[Opening Source data section]

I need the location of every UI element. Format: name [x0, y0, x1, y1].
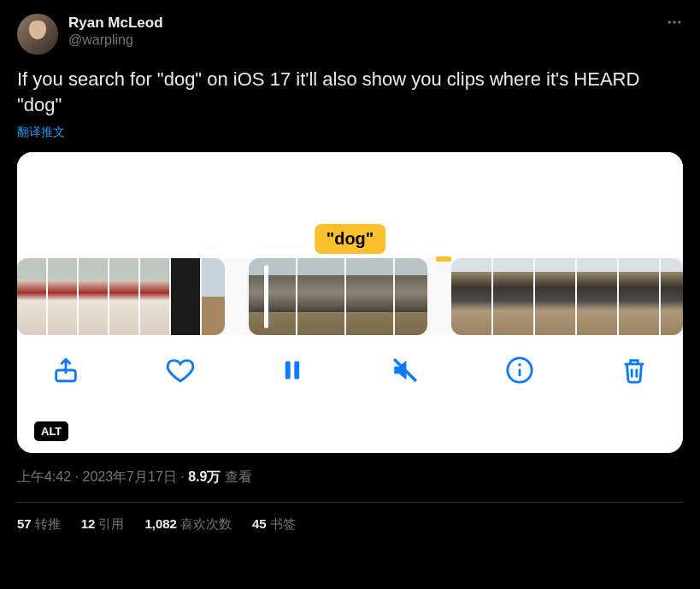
- trash-icon: [620, 356, 649, 385]
- svg-point-9: [518, 363, 521, 366]
- search-keyword-tag: "dog": [315, 224, 386, 254]
- timeline-frame: [109, 258, 138, 335]
- timeline-frame: [493, 258, 533, 335]
- timeline-frame: [395, 258, 427, 335]
- retweets-stat[interactable]: 57转推: [17, 516, 61, 533]
- likes-count: 1,082: [144, 516, 177, 531]
- heart-icon: [166, 356, 195, 385]
- views-count: 8.9万: [188, 469, 221, 484]
- speaker-muted-icon: [391, 356, 420, 385]
- timeline-frame: [17, 258, 46, 335]
- retweets-count: 57: [17, 516, 32, 531]
- alt-badge[interactable]: ALT: [34, 421, 68, 441]
- quotes-label: 引用: [98, 516, 124, 531]
- tweet-text: If you search for "dog" on iOS 17 it'll …: [17, 67, 683, 117]
- likes-label: 喜欢次数: [180, 516, 232, 531]
- timeline-frame: [619, 258, 659, 335]
- media-attachment[interactable]: "dog": [17, 152, 683, 453]
- timeline-gap: [427, 258, 451, 335]
- svg-rect-4: [285, 362, 291, 380]
- info-icon: [505, 356, 534, 385]
- views-label: 查看: [225, 469, 252, 484]
- bookmarks-count: 45: [252, 516, 267, 531]
- more-options-button[interactable]: [666, 14, 683, 35]
- display-name: Ryan McLeod: [68, 14, 163, 32]
- tweet-container: Ryan McLeod @warpling If you search for …: [0, 0, 700, 546]
- share-icon: [51, 356, 80, 385]
- author-names[interactable]: Ryan McLeod @warpling: [68, 14, 163, 49]
- bookmarks-stat[interactable]: 45书签: [252, 516, 296, 533]
- timeline-frame: [661, 258, 683, 335]
- tweet-date[interactable]: 2023年7月17日: [82, 469, 176, 484]
- tweet-time[interactable]: 上午4:42: [17, 469, 71, 484]
- like-button[interactable]: [166, 356, 195, 385]
- svg-point-2: [678, 21, 680, 23]
- media-toolbar: [17, 335, 683, 402]
- clip-group-2[interactable]: [249, 258, 427, 335]
- timeline-frame: [171, 258, 200, 335]
- svg-rect-5: [295, 362, 300, 380]
- video-timeline[interactable]: [17, 258, 683, 335]
- timeline-frame: [297, 258, 344, 335]
- timeline-frame: [48, 258, 77, 335]
- share-button[interactable]: [51, 356, 80, 385]
- quotes-stat[interactable]: 12引用: [81, 516, 125, 533]
- tweet-meta: 上午4:42 · 2023年7月17日 · 8.9万 查看: [17, 468, 683, 486]
- svg-point-0: [668, 21, 671, 23]
- timeline-frame: [249, 258, 296, 335]
- ellipsis-icon: [666, 14, 683, 31]
- divider: [17, 502, 683, 503]
- tweet-header: Ryan McLeod @warpling: [17, 14, 683, 55]
- mute-button[interactable]: [391, 356, 420, 385]
- timeline-frame: [535, 258, 575, 335]
- retweets-label: 转推: [35, 516, 61, 531]
- translate-link[interactable]: 翻译推文: [17, 125, 65, 140]
- media-whitespace: "dog": [17, 152, 683, 258]
- bookmarks-label: 书签: [270, 516, 296, 531]
- delete-button[interactable]: [620, 356, 649, 385]
- timeline-frame: [202, 258, 225, 335]
- timeline-frame: [451, 258, 491, 335]
- timeline-frame: [346, 258, 393, 335]
- timeline-frame: [140, 258, 169, 335]
- timeline-keyword-marker: [436, 256, 451, 262]
- handle: @warpling: [68, 32, 163, 49]
- timeline-gap: [225, 258, 249, 335]
- timeline-frame: [79, 258, 108, 335]
- info-button[interactable]: [505, 356, 534, 385]
- clip-group-3[interactable]: [451, 258, 683, 335]
- svg-point-1: [673, 21, 675, 23]
- quotes-count: 12: [81, 516, 96, 531]
- timeline-frame: [577, 258, 617, 335]
- pause-icon: [280, 356, 304, 384]
- pause-button[interactable]: [280, 356, 304, 384]
- likes-stat[interactable]: 1,082喜欢次数: [144, 516, 232, 533]
- tweet-stats: 57转推 12引用 1,082喜欢次数 45书签: [17, 516, 683, 533]
- avatar[interactable]: [17, 14, 58, 55]
- clip-group-1[interactable]: [17, 258, 225, 335]
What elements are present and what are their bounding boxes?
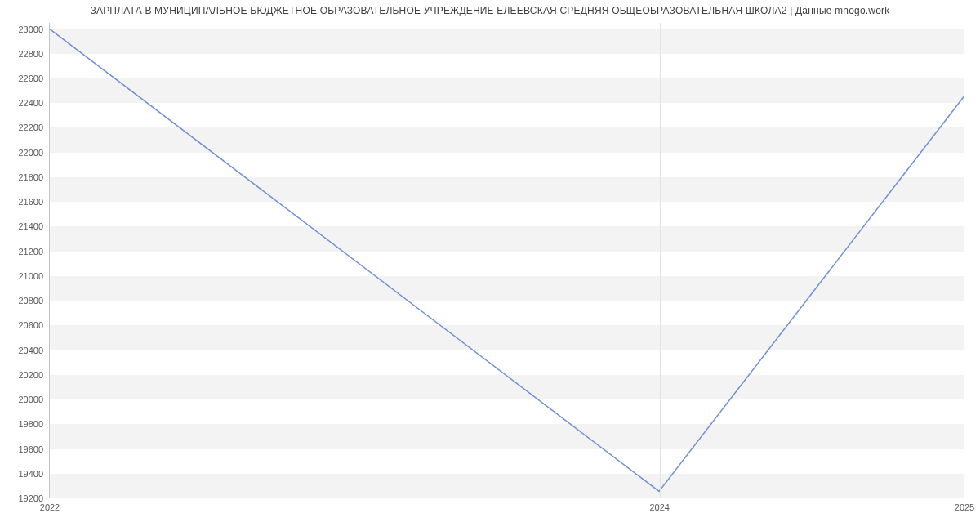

[Closing Source data section]

Identify the lines in the entries above that contain "clip", then copy them out.

[Exercise output]:
- clip-group-2[interactable]: [249, 258, 427, 335]
- clip-group-3[interactable]: [451, 258, 683, 335]
- clip-group-1[interactable]: [17, 258, 225, 335]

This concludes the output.